No mundo da guerra microbiana, às vezes você tem que mudar a essência do que te faz você.
Vírus que infectam bactérias — conhecidos como bacteriófagos — e suas presas estão em guerra há milhões de anos, cada lado evoluindo táticas mais diabólicas para infectar ou destruir uns aos outros. Alguns bacteriófagos levaram esta corrida armamentista a um novo nível dramático, mudando a maneira como codificam seu DNA.

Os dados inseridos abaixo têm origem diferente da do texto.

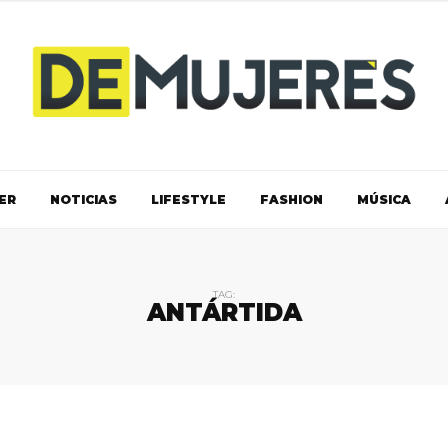
ER
NOTICIAS
LIFESTYLE
FASHION
MÚSICA
TAG:
ANTÁRTIDA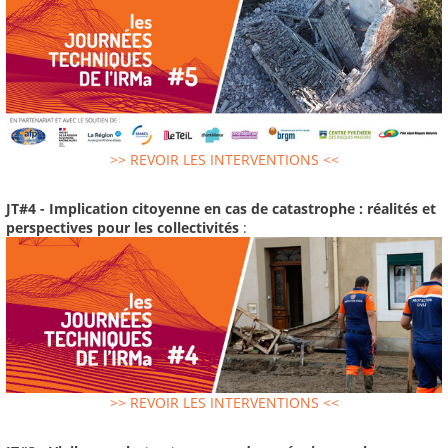
>> REVOIR LES INTERVENTIONS <<
JT#4 - Implication citoyenne en cas de catastrophe : réalités et
perspectives pour les collectivités
:
>> REVOIR LES INTERVENTIONS <<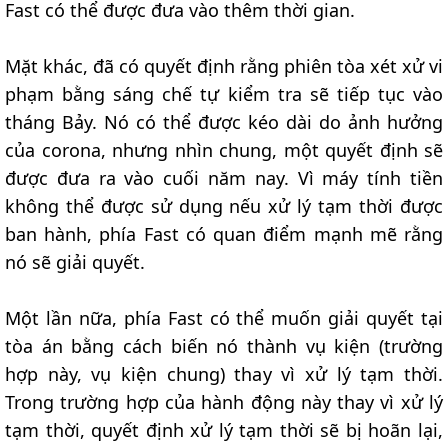
Fast có thể được đưa vào thêm thời gian.
Mặt khác, đã có quyết định rằng phiên tòa xét xử vi
phạm bằng sáng chế tự kiểm tra sẽ tiếp tục vào
tháng Bảy. Nó có thể được kéo dài do ảnh hưởng
của corona, nhưng nhìn chung, một quyết định sẽ
được đưa ra vào cuối năm nay. Vì máy tính tiền
không thể được sử dụng nếu xử lý tạm thời được
ban hành, phía Fast có quan điểm mạnh mẽ rằng
nó sẽ giải quyết.
Một lần nữa, phía Fast có thể muốn giải quyết tại
tòa án bằng cách biến nó thành vụ kiện (trường
hợp này, vụ kiện chung) thay vì xử lý tạm thời.
Trong trường hợp của hành động này thay vì xử lý
tạm thời, quyết định xử lý tạm thời sẽ bị hoãn lại,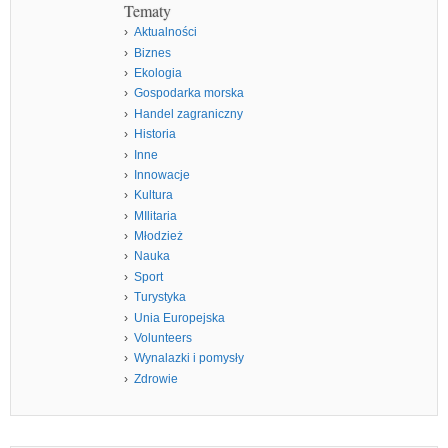
Tematy
Aktualności
Biznes
Ekologia
Gospodarka morska
Handel zagraniczny
Historia
Inne
Innowacje
Kultura
MIlitaria
Młodzież
Nauka
Sport
Turystyka
Unia Europejska
Volunteers
Wynalazki i pomysły
Zdrowie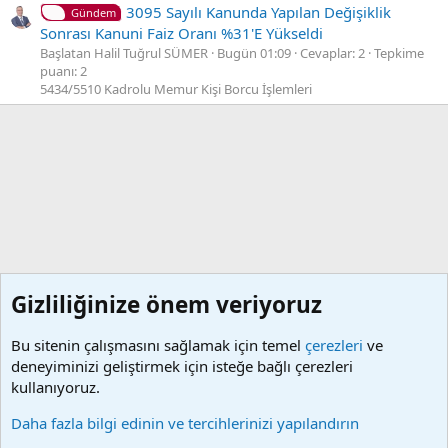
3095 Sayılı Kanunda Yapılan Değişiklik
Gündem
Sonrası Kanuni Faiz Oranı %31'E Yükseldi
Başlatan Halil Tuğrul SÜMER
Bugün 01:09
Cevaplar: 2
Tepkime
puanı: 2
5434/5510 Kadrolu Memur Kişi Borcu İşlemleri
Gizliliğinize önem veriyoruz
Bu sitenin çalışmasını sağlamak için temel
çerezleri
ve
deneyiminizi geliştirmek için isteğe bağlı çerezleri
kullanıyoruz.
MYS ve MYSV2
Daha fazla bilgi edinin ve tercihlerinizi yapılandırın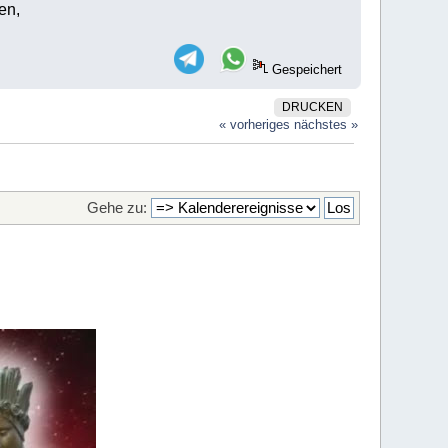
en,
.
Gespeichert
DRUCKEN
« vorheriges
nächstes »
Gehe zu: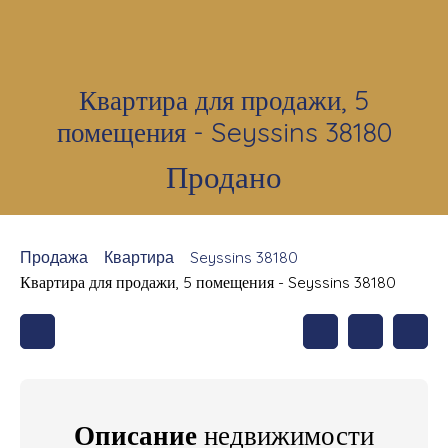
Квартира для продажи, 5
помещения - Seyssins 38180
Продано
Продажа
Квартира
Seyssins 38180
Квартира для продажи, 5 помещения - Seyssins 38180
Описание
недвижимости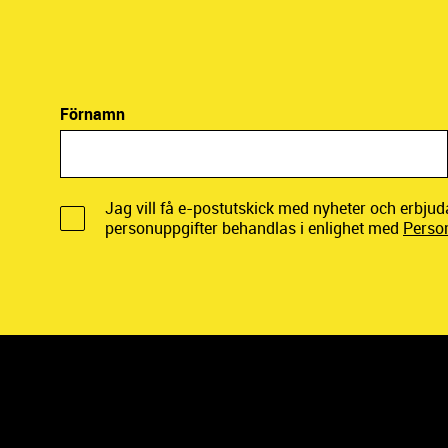
Förnamn
Jag vill få e-postutskick med nyheter och erbju
personuppgifter behandlas i enlighet med
Perso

Pelo menos, é o que parece ter acontecido. Uma vez considerada uma aberração, novas pesquisas publicadas em três artigos separados mostram que há um exército inteiro de bacteriófagos com DNA fora do padrão, que os pesquisadores chamam de genoma Z.
“O DNA genômico é composto de quatro nucleotídeos padrão… Essas nucleobases formam o alfabeto genético ATCG, que é conservado em todos os domínios da vida”, escrevem os biólogos Michael Grome e Farren Isaacs em um editorial recente da Science que acompanha a nova pesquisa sobre a genética do bacteriófago.
“No entanto, em 1977, o vírus do DNA cianophage S-2L foi descoberto com todas as instâncias de ‘A’ substituídas por 2-aminoadenina (Z) ao longo de seu genoma formando o alfabeto genético ZTCG.”
A razão parecia ser auto-preservação. Dentro dos ‘degraus’ de conexão de uma hélice dupla de DNA, a base ‘Z’ forma uma ligação tripla à base ‘T’ oposta, uma a mais do que as duas ligações da conexão A:T comuns. Isso torna o genoma viral mais complexo e mais difícil para as bactérias se dividirem com substâncias químicas chamadas nucleases.
Embora os cientistas estivessem fascinados, nenhum outro bacteriófago foi encontrado com o genoma Z, e com a dificuldade de criar O S-2L em laboratório, o genoma Z foi deixado de lado como uma curiosidade.
Agora, pesquisas documentadas em três estudos separados de pesquisadores na França e na China mostram que este não foi um caso isolado, ao mesmo tempo em que caracterizam como o genoma Z funciona e como ele é montado.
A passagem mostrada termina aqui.